REPUBLIKA.CO.ID, JAKARTA -- Kerja Komisi Pemberantasan Korupsi (KPK) tidak melulu hanya soal penindakan. Lembaga antirasuah itu juga mempunyai kewenangan untuk melakukan koordinasi, supervisi, dan juga langkah monitoring.
"Terhadap jalannya pemerintahan dan negara, di pusat mau pun daerah," kata Wakil Ketua KPK Busyro Muqoddas di Jakarta, Jumat (28/2).
Kewenangan itu tertuang dalam UU KPK Nomor 30/2002 pasal 6,7,8, dan 14. Dikatakan, kewenangan itu sudah diimplementasikan sejak KPK periode pertama dan kini mendapat penekanan. Sejak 2012, KPK bekerja sama dengan Badan Pengawasan Keuangan dan Pembangunan (BPKP) untuk menjalankan koordinasi-supervisi (korsup) sebagai upaya pencegahan.
Dari hasil korsup pada 2013, Busyro mengatakan, terdapat sejumlah masalah yang perlu memeroleh perhatian bersama. Ada temuan kritis pada empat sektor. "Sektor ketahanan pangan, pertambangan, APBD (Anggaran Pendapatan dan Belanja Daerah), dan layanan publik," ujar dia.
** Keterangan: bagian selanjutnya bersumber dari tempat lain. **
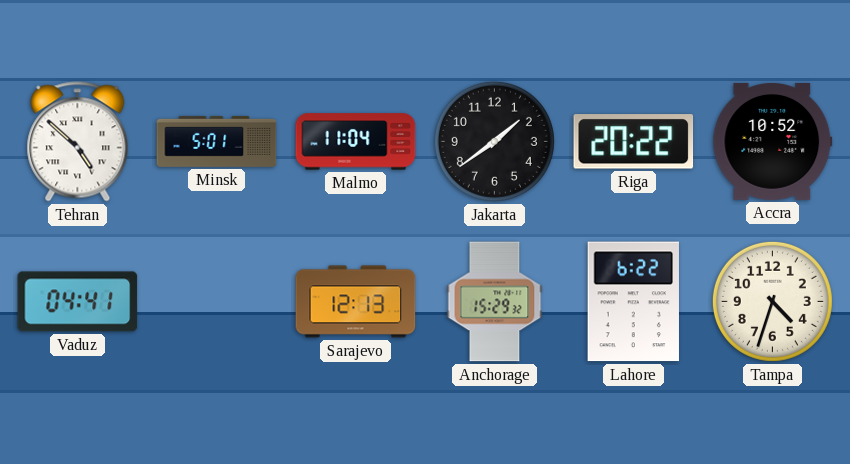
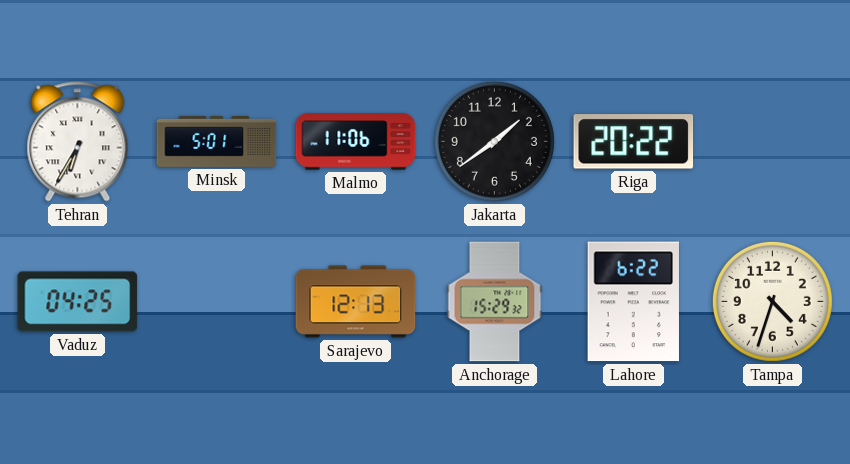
Tehran: 4:52 -> 6:35
Malmo: 11:04 -> 11:06
Accra: 10:52 -> none
Vaduz: 04:41 -> 04:25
Busyro mengatakan, hasil temuan itu sejalan dengan road map KPK yang memfokuskan pada tiga sektor utama. Yaitu ketahanan energi, ketahanan pangan plus pendidikan dan kesehatan, serta pendapatan. Hasil temuan juga menunjukkan tata kelola pemerintahan pusat yang belum berparadigma ideologis. "Belum sepenuhnya," kata dia.
Menurut Busyro, pembangunan dengan paradigma ideologis adalah yang mengacu UUD 1945, terutama bagian pembukaan. Selain itu, juga berdasar pada pasal 33 dan pasal 28 A hingga J dalam konstitusi. "Pasal-pasal itu belum terimplimentasi sepenuhnya di KL-KL (kementerian/lembaga) pusat mau pun daerah," kata dia.
Busyro mengatakan, masih banyak kebijakan pemerintah pusat mau pun daerah yang tidak berpihak pada kepentingan rakyat. Hasil temuan juga menunjukkan masih adanya kebijakan yang belum sepenuhnya transparan. "Ini rawan fraud, rawan koruptif, dan rawan korupsi," ujar dia.
Karenanya, KPK bersama BPKP melakukan upaya pencegahan. Program korsup ini juga turut melibatkan berbagai elemen masyarakat. Busyro mengatakan, program ini akan terus dijalankan.